◆ TASK TO CARRY OUT ◆
Would you write out every entry exactly, but without the pictures?

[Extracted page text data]
● ● ● ● ●

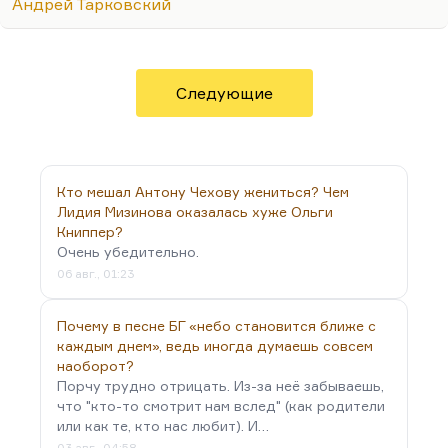
Андрей Тарковский
Хуциеву принадлежала идея сделать это
сочинение лейтмотивом совей картины
«Бесконечность» — как оно, кстати, и происходит
(Infinitos). Но тогда он не мог её снять и только
Следующие
слушал на «Мосфильме» эту музыку. А Тарковский
услышал и у него позаимствовал. Может быть, и
так. Но в любом случае без совершенно
гениальной, короткой, пронзительной темы в
Кто мешал Антону Чехову жениться? Чем
прологе в обработке Артемьева, конечно,
Лидия Мизинова оказалась хуже Ольги
картины бы не было…
Книппер?
Очень убедительно.
06 авг., 01:23
Почему в песне БГ «небо становится ближе с
каждым днем», ведь иногда думаешь совсем
наоборот?
Порчу трудно отрицать. Из-за неё забываешь,
что "кто-то смотрит нам вслед" (как родители
или как те, кто нас любит). И…
03 авг., 04:58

● ● ● ● ●

◆ ANSWER SECTION ◆
Андрей Тарковский
Хуциеву принадлежала идея сделать это
сочинение лейтмотивом совей картины
«Бесконечность» — как оно, кстати, и происходит
(Infinitos). Но тогда он не мог её снять и только
Следующие
слушал на «Мосфильме» эту музыку. А Тарковский
услышал и у него позаимствовал. Может быть, и
так. Но в любом случае без совершенно
гениальной, короткой, пронзительной темы в
Кто мешал Антону Чехову жениться? Чем
прологе в обработке Артемьева, конечно,
Лидия Мизинова оказалась хуже Ольги
картины бы не было…
Книппер?
Очень убедительно.
06 авг., 01:23
Почему в песне БГ «небо становится ближе с
каждым днем», ведь иногда думаешь совсем
наоборот?
Порчу трудно отрицать. Из-за неё забываешь,
что "кто-то смотрит нам вслед" (как родители
или как те, кто нас любит). И…
03 авг., 04:58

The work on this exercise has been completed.